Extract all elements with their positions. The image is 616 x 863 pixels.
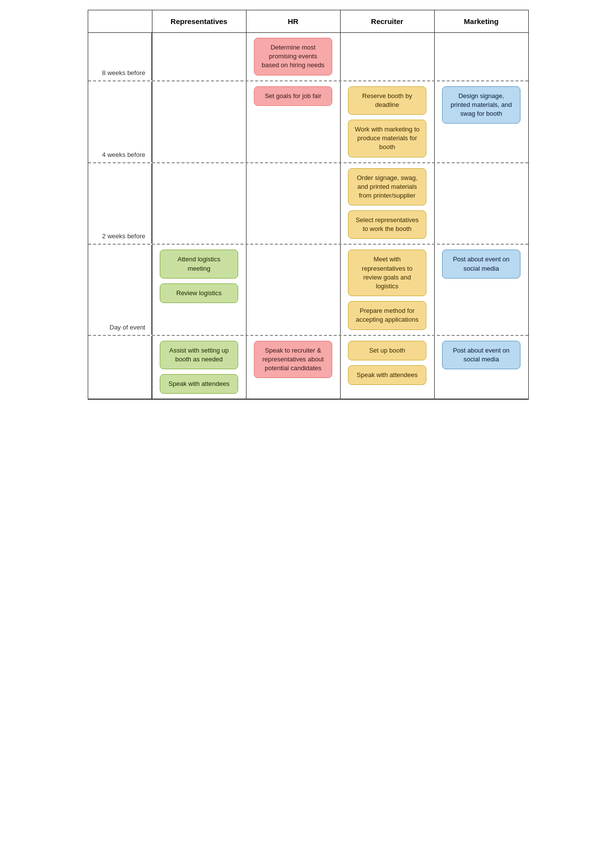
time-label: 8 weeks before xyxy=(88,33,152,80)
swim-cell: Assist with setting up booth as neededSp… xyxy=(152,336,246,399)
swim-cell: Attend logistics meetingReview logistics xyxy=(152,245,246,334)
swim-cell: Reserve booth by deadlineWork with marke… xyxy=(340,81,434,162)
task-card: Order signage, swag, and printed materia… xyxy=(348,168,426,206)
col-header-marketing: Marketing xyxy=(434,10,528,32)
task-card: Review logistics xyxy=(160,283,238,303)
swim-cell xyxy=(246,163,340,244)
task-card: Assist with setting up booth as needed xyxy=(160,341,238,369)
task-card: Post about event on social media xyxy=(442,250,520,278)
task-card: Determine most promising events based on… xyxy=(254,38,332,76)
time-label xyxy=(88,336,152,399)
table-row: 4 weeks beforeSet goals for job fairRese… xyxy=(88,81,528,163)
task-card: Prepare method for accepting application… xyxy=(348,301,426,330)
table-row: Assist with setting up booth as neededSp… xyxy=(88,336,528,400)
swim-cell xyxy=(152,163,246,244)
swim-cell: Determine most promising events based on… xyxy=(246,33,340,80)
task-card: Work with marketing to produce materials… xyxy=(348,120,426,157)
table-row: Day of eventAttend logistics meetingRevi… xyxy=(88,245,528,335)
task-card: Set goals for job fair xyxy=(254,86,332,106)
swim-cell: Design signage, printed materials, and s… xyxy=(434,81,528,162)
swim-cell xyxy=(152,81,246,162)
task-card: Reserve booth by deadline xyxy=(348,86,426,115)
task-card: Set up booth xyxy=(348,341,426,360)
swim-cell: Speak to recruiter & representatives abo… xyxy=(246,336,340,399)
col-header-recruiter: Recruiter xyxy=(340,10,434,32)
swim-cell: Set up boothSpeak with attendees xyxy=(340,336,434,399)
task-card: Speak with attendees xyxy=(160,374,238,394)
time-label: Day of event xyxy=(88,245,152,334)
col-header-hr: HR xyxy=(246,10,340,32)
col-header-representatives: Representatives xyxy=(152,10,246,32)
swim-cell: Post about event on social media xyxy=(434,336,528,399)
task-card: Speak with attendees xyxy=(348,365,426,385)
swim-lane-table: Representatives HR Recruiter Marketing 8… xyxy=(88,10,529,400)
swim-cell xyxy=(152,33,246,80)
time-column-header xyxy=(88,10,152,32)
swim-cell xyxy=(246,245,340,334)
task-card: Design signage, printed materials, and s… xyxy=(442,86,520,124)
swim-cell xyxy=(340,33,434,80)
table-row: 2 weeks beforeOrder signage, swag, and p… xyxy=(88,163,528,245)
table-row: 8 weeks beforeDetermine most promising e… xyxy=(88,33,528,81)
swim-cell: Set goals for job fair xyxy=(246,81,340,162)
swim-cell: Post about event on social media xyxy=(434,245,528,334)
time-label: 4 weeks before xyxy=(88,81,152,162)
swim-cell: Meet with representatives to review goal… xyxy=(340,245,434,334)
swim-cell xyxy=(434,163,528,244)
table-body: 8 weeks beforeDetermine most promising e… xyxy=(88,33,528,399)
task-card: Attend logistics meeting xyxy=(160,250,238,278)
table-header: Representatives HR Recruiter Marketing xyxy=(88,10,528,33)
task-card: Select representatives to work the booth xyxy=(348,210,426,239)
swim-cell xyxy=(434,33,528,80)
task-card: Meet with representatives to review goal… xyxy=(348,250,426,296)
task-card: Post about event on social media xyxy=(442,341,520,369)
time-label: 2 weeks before xyxy=(88,163,152,244)
swim-cell: Order signage, swag, and printed materia… xyxy=(340,163,434,244)
task-card: Speak to recruiter & representatives abo… xyxy=(254,341,332,379)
----
What you are asked to do: When you copy the data, keep every line exact and drop the pictures.

Answer box:
Extract all elements with their positions. The image is 616 x 863 pixels.
time-label: 8 weeks before xyxy=(88,33,152,80)
swim-cell: Assist with setting up booth as neededSp… xyxy=(152,336,246,399)
swim-cell: Attend logistics meetingReview logistics xyxy=(152,245,246,334)
swim-cell: Reserve booth by deadlineWork with marke… xyxy=(340,81,434,162)
task-card: Order signage, swag, and printed materia… xyxy=(348,168,426,206)
col-header-marketing: Marketing xyxy=(434,10,528,32)
task-card: Review logistics xyxy=(160,283,238,303)
swim-cell xyxy=(246,163,340,244)
task-card: Assist with setting up booth as needed xyxy=(160,341,238,369)
task-card: Post about event on social media xyxy=(442,250,520,278)
task-card: Determine most promising events based on… xyxy=(254,38,332,76)
time-label xyxy=(88,336,152,399)
table-row: 4 weeks beforeSet goals for job fairRese… xyxy=(88,81,528,163)
task-card: Prepare method for accepting application… xyxy=(348,301,426,330)
table-row: Assist with setting up booth as neededSp… xyxy=(88,336,528,400)
swim-cell xyxy=(152,163,246,244)
swim-cell: Determine most promising events based on… xyxy=(246,33,340,80)
task-card: Work with marketing to produce materials… xyxy=(348,120,426,157)
table-row: Day of eventAttend logistics meetingRevi… xyxy=(88,245,528,335)
task-card: Set goals for job fair xyxy=(254,86,332,106)
swim-cell: Design signage, printed materials, and s… xyxy=(434,81,528,162)
swim-cell xyxy=(152,81,246,162)
task-card: Reserve booth by deadline xyxy=(348,86,426,115)
task-card: Set up booth xyxy=(348,341,426,360)
swim-cell: Speak to recruiter & representatives abo… xyxy=(246,336,340,399)
col-header-recruiter: Recruiter xyxy=(340,10,434,32)
swim-cell: Set up boothSpeak with attendees xyxy=(340,336,434,399)
task-card: Speak with attendees xyxy=(160,374,238,394)
time-label: Day of event xyxy=(88,245,152,334)
col-header-hr: HR xyxy=(246,10,340,32)
col-header-representatives: Representatives xyxy=(152,10,246,32)
swim-cell: Post about event on social media xyxy=(434,336,528,399)
task-card: Speak with attendees xyxy=(348,365,426,385)
swim-lane-table: Representatives HR Recruiter Marketing 8… xyxy=(88,10,529,400)
swim-cell xyxy=(152,33,246,80)
time-column-header xyxy=(88,10,152,32)
swim-cell xyxy=(246,245,340,334)
task-card: Design signage, printed materials, and s… xyxy=(442,86,520,124)
swim-cell xyxy=(340,33,434,80)
table-row: 2 weeks beforeOrder signage, swag, and p… xyxy=(88,163,528,245)
table-row: 8 weeks beforeDetermine most promising e… xyxy=(88,33,528,81)
swim-cell: Set goals for job fair xyxy=(246,81,340,162)
swim-cell: Post about event on social media xyxy=(434,245,528,334)
time-label: 4 weeks before xyxy=(88,81,152,162)
swim-cell: Meet with representatives to review goal… xyxy=(340,245,434,334)
swim-cell xyxy=(434,163,528,244)
table-body: 8 weeks beforeDetermine most promising e… xyxy=(88,33,528,399)
task-card: Attend logistics meeting xyxy=(160,250,238,278)
table-header: Representatives HR Recruiter Marketing xyxy=(88,10,528,33)
task-card: Select representatives to work the booth xyxy=(348,210,426,239)
swim-cell xyxy=(434,33,528,80)
task-card: Meet with representatives to review goal… xyxy=(348,250,426,296)
task-card: Post about event on social media xyxy=(442,341,520,369)
time-label: 2 weeks before xyxy=(88,163,152,244)
swim-cell: Order signage, swag, and printed materia… xyxy=(340,163,434,244)
task-card: Speak to recruiter & representatives abo… xyxy=(254,341,332,379)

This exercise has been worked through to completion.